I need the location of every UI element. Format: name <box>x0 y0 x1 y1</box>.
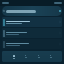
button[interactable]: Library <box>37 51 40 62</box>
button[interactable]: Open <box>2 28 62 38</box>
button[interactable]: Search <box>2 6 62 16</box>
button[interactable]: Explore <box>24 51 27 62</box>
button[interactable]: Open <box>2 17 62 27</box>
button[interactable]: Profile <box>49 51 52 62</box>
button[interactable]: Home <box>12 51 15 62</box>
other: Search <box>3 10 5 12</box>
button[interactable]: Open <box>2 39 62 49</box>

┄┄┄┄┄┄┄┄┄┄

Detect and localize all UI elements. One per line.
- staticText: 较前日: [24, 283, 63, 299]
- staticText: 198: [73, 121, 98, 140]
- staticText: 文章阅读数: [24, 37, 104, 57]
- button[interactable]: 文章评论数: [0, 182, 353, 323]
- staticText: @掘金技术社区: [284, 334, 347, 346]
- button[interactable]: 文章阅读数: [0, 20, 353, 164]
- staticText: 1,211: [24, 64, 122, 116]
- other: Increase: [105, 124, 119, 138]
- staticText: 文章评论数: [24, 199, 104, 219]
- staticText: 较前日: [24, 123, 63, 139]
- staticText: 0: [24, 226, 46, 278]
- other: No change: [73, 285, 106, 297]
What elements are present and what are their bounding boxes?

┄┄┄┄┄┄┄┄┄┄

Work instructions →
With the line holding "Detect and localize" as the first and the line holding "What elements are" as the last, please transcribe exactly the lines of the material above in that range and nothing else.

Solution →
Detect and localize all UI elements. One per line.
- staticText: 较前日: [24, 283, 63, 299]
- staticText: 198: [73, 121, 98, 140]
- staticText: 文章阅读数: [24, 37, 104, 57]
- button[interactable]: 文章评论数: [0, 182, 353, 323]
- staticText: @掘金技术社区: [284, 334, 347, 346]
- button[interactable]: 文章阅读数: [0, 20, 353, 164]
- staticText: 1,211: [24, 64, 122, 116]
- other: Increase: [105, 124, 119, 138]
- staticText: 文章评论数: [24, 199, 104, 219]
- staticText: 较前日: [24, 123, 63, 139]
- staticText: 0: [24, 226, 46, 278]
- other: No change: [73, 285, 106, 297]
What elements are present and what are their bounding boxes?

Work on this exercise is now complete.